Nel ruolo del cervello di una banda di rapinatori, a fianco della bellissima Rossana Podestà e di Gastone Moschin, fa del film il campione d’incassi dell’anno che frutterà anche un sequel. Diventa il suo passaporto per un mestiere che non gli assomiglia ma che lo renderà invece una figura doppia e ricorrente nel cinema italiano: gentiluomo raffinato da una parte, antagonista spietato e crudele dall’altro.
Altra cosa sarà per lui la televisione, strumento di consenso popolare che gli offre nel 1971 la seconda svolta nella carriera: lo convoca Renato Castellani e gli cuce addosso i panni di Leonardo da Vinci nello sceneggiato omonimo. Il suo temperamento si ricongiunse alla fine, 5 anni dopo, con la professione: nei panni del flemmatico portoghese Yanes de Gomera nel Sandokan di Sergio Sollima divenne una vera star e scolpì un’incarnazione salgariana indimenticabile, amata da 30 milioni di spettatori a puntata.
Benché si fosse misurato con il teatro, benché avesse recitato anche per Godard, Comencini, Luigi Magni, Jacques Deray, Dario Argento, Luc Besson, benché avesse vestito da protagonista i panni di preti (Ignazio de Loyola in State buoni se potete), ufficiali (R.A.S. di Yves Boisset), ex-nazisti (Portiere di notte di Liliana Cavani), fu proprio la tv a offrirgli i ruoli migliori.
Giusto ricordarlo almeno in Quo vadis?, Il generale, Elisa di Rivombrosa, L’ispettore Coliandro e perfino I Cesaroni.
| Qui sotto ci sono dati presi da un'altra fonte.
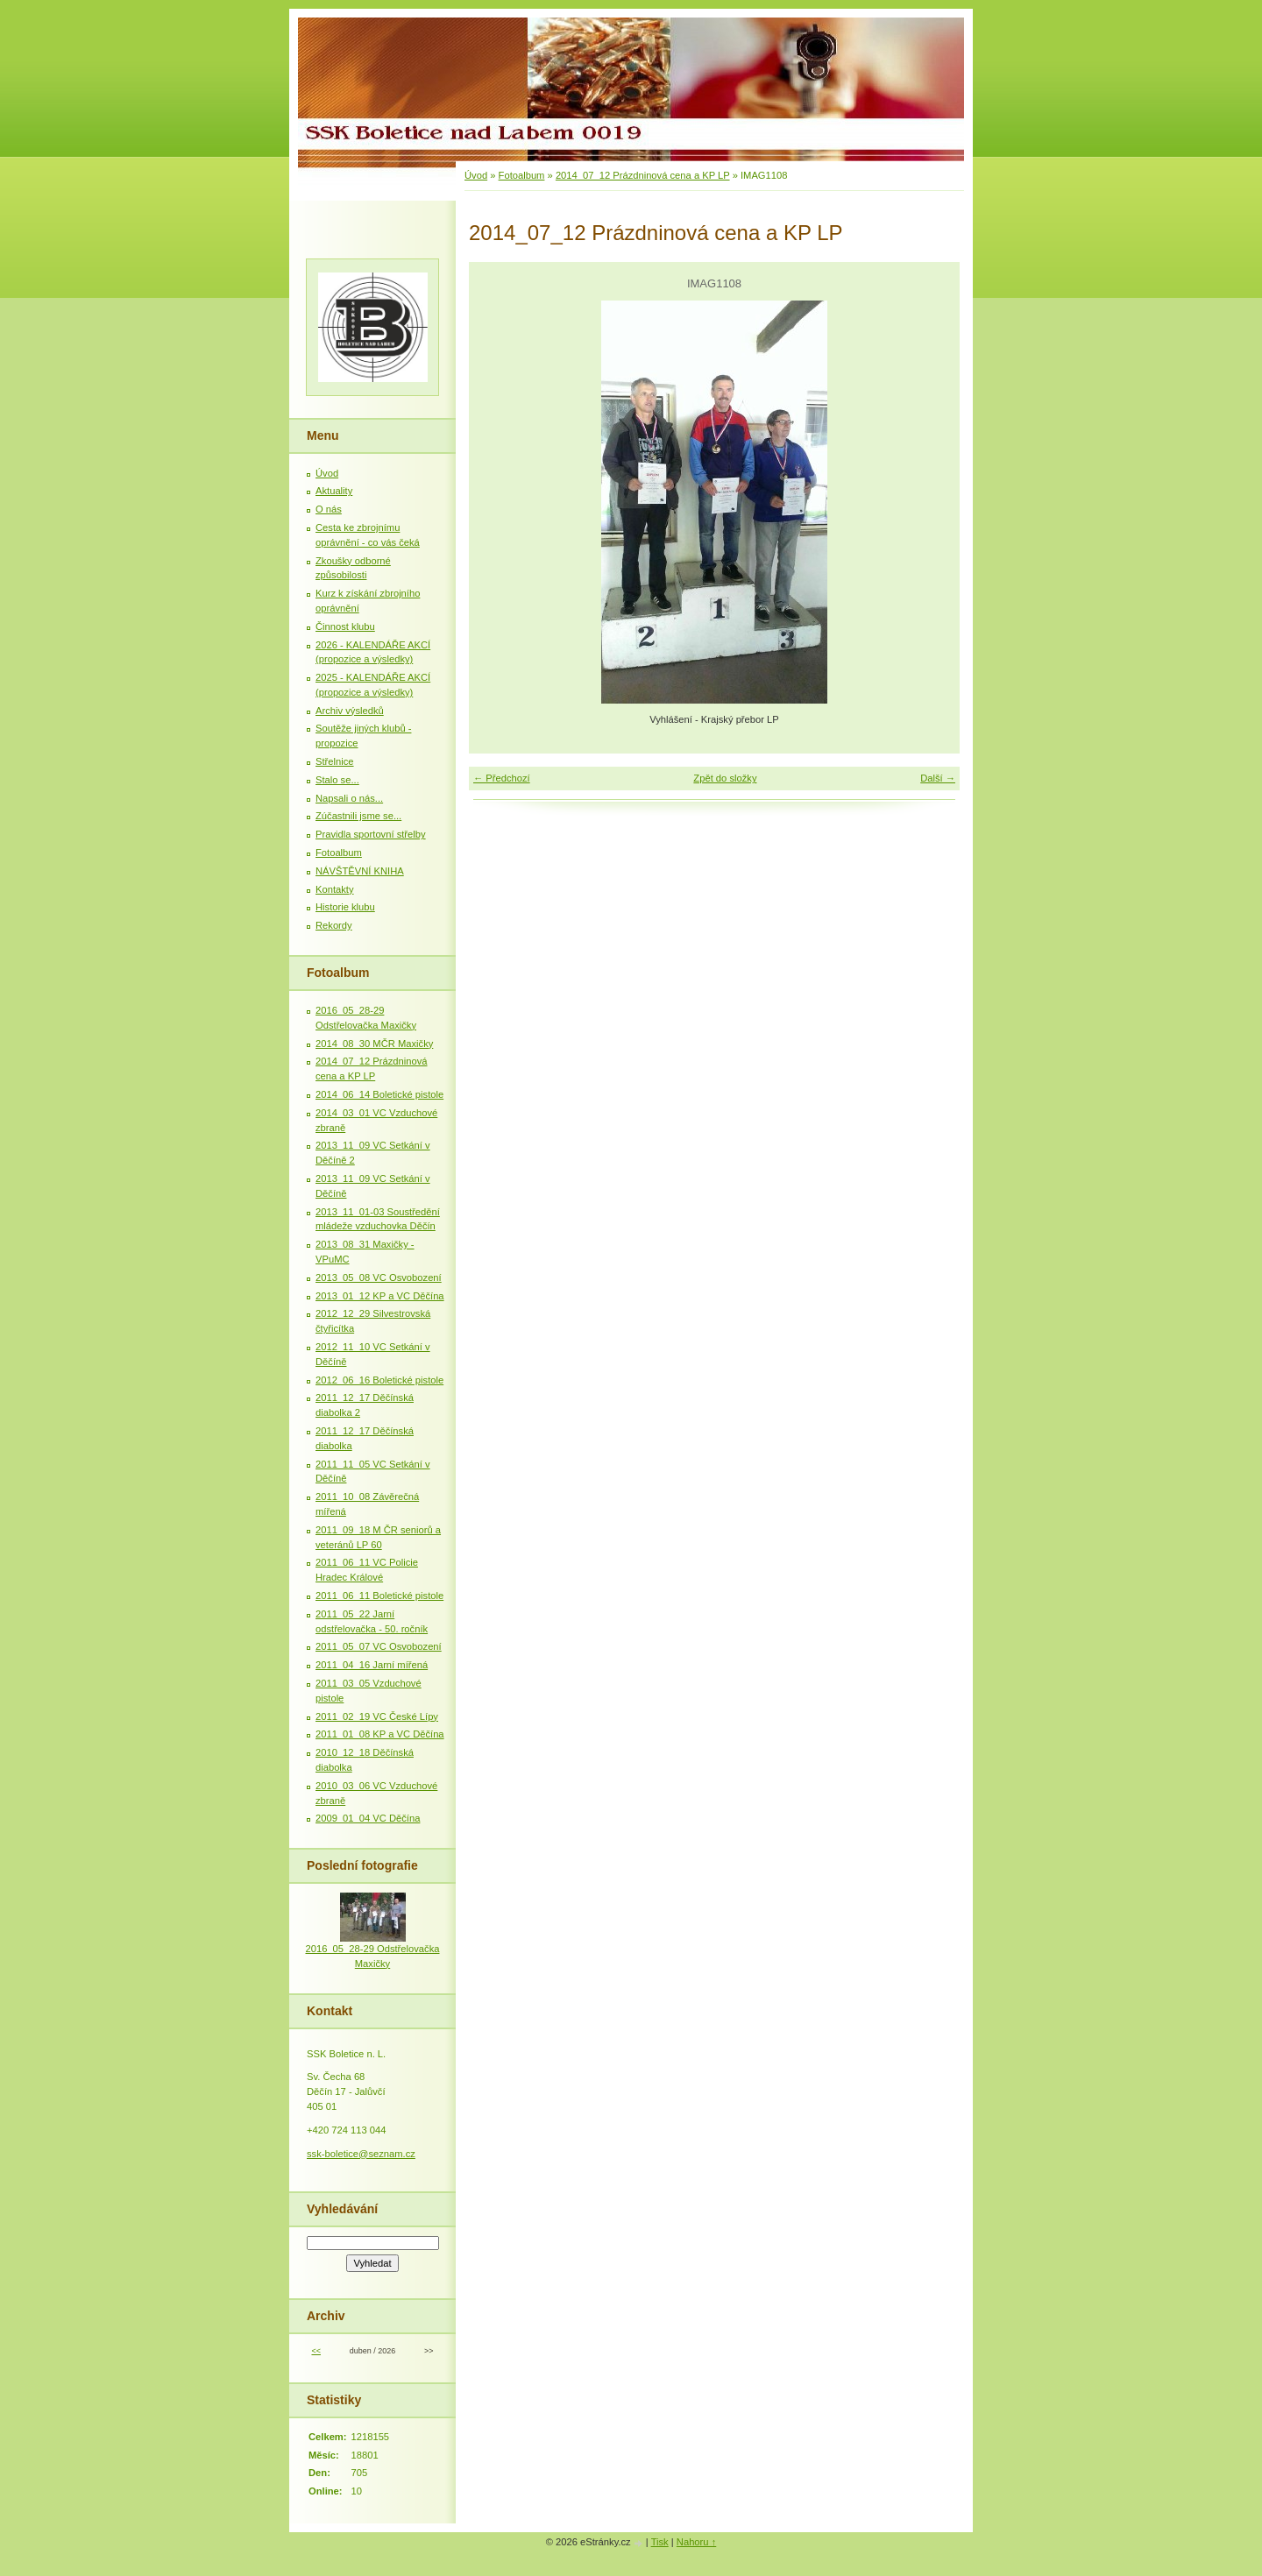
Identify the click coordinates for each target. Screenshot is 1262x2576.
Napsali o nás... (349, 798)
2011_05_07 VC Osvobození (379, 1646)
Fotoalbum (522, 175)
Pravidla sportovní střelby (371, 834)
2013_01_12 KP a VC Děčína (380, 1296)
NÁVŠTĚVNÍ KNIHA (360, 871)
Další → (937, 778)
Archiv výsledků (350, 710)
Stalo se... (337, 780)
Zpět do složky (724, 778)
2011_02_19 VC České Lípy (377, 1716)
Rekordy (334, 925)
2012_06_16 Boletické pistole (379, 1380)
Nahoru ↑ (696, 2542)
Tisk (660, 2542)
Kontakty (335, 889)
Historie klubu (345, 907)
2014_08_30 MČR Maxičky (374, 1043)
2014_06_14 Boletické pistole (379, 1094)
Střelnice (335, 761)
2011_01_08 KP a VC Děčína (380, 1734)
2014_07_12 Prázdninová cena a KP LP (643, 175)
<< (315, 2350)
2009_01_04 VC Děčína (368, 1818)
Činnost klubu (345, 626)
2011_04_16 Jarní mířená (372, 1665)
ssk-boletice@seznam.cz (361, 2153)
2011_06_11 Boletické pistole (379, 1595)
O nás (329, 509)
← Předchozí (501, 778)
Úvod (475, 175)
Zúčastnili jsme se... (358, 815)
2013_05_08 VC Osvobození (379, 1277)
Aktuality (334, 490)
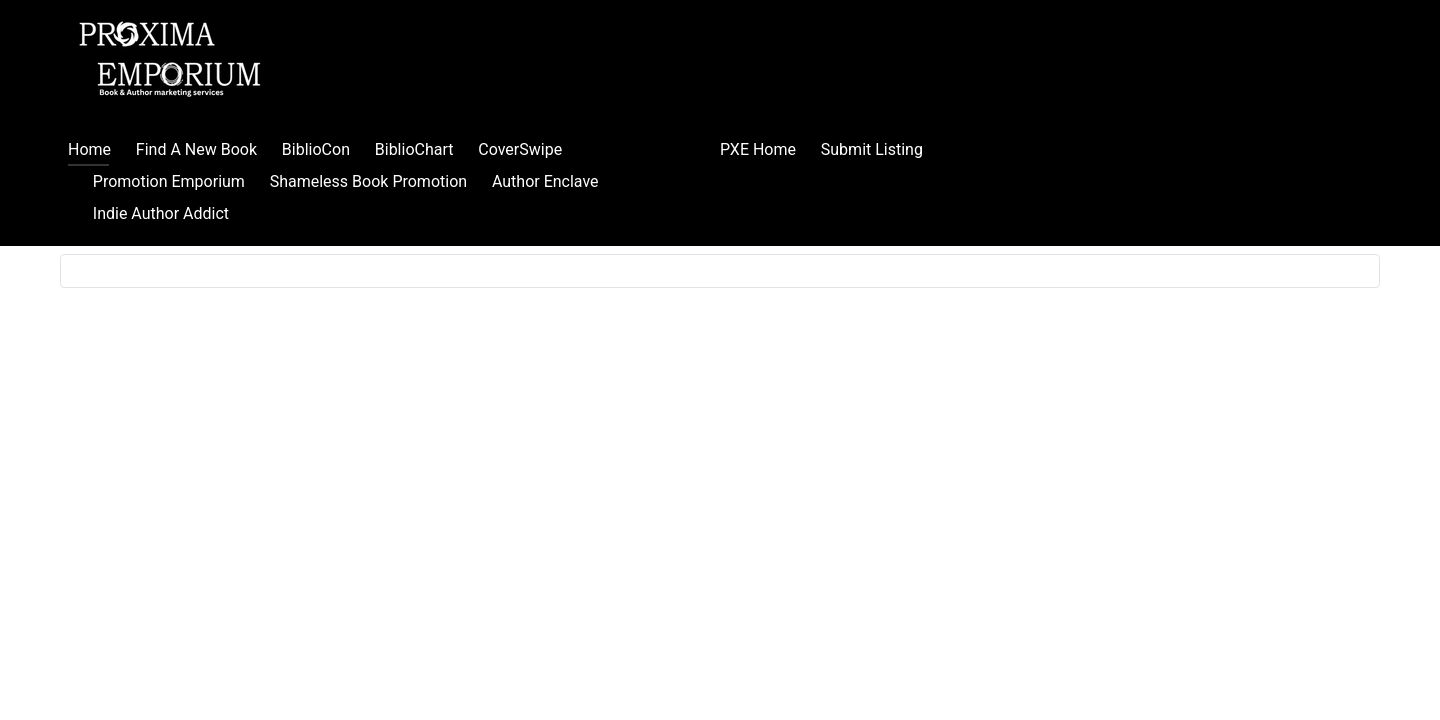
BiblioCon (316, 149)
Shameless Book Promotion (368, 181)
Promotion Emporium (169, 181)
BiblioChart (414, 149)
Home (89, 149)
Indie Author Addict (161, 213)
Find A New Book (196, 149)
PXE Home (758, 149)
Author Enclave (545, 181)
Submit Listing (872, 149)
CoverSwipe (520, 149)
Ma la sua vera vita era sempre più spesso fuori dal set: passati i 50 abbraccia finalmente la passione per il paracadutismo e verrà ricordato per gli oltre 2000 lanci fin dopo gli 80 anni. Ancora nel 2011 fece l’osservatore in Afghanistan nel contingente italiano: “Parà fra i parà” come ricordava con divertito orgoglio.
Negli ultimi anni si era ritirato quasi a vita privata scrivendo poesie, dipingendo, disegnando i suoi mobili. “Ho costruito con le mie mani cinque case. Nell’ultima – ricordava a 90 anni – un borgo incantato sulla via Cassia in cui ho vissuto con mia moglie Silvia (figlia di Enzo Tortora, madre di due figli amatissimi, scomparsa nel 2022) e con la mia famiglia, non c’è un pezzo di plastica, ma tutti mobili e oggetti in legno che ho lavorato, pezzo a pezzo. Come la mia vita”.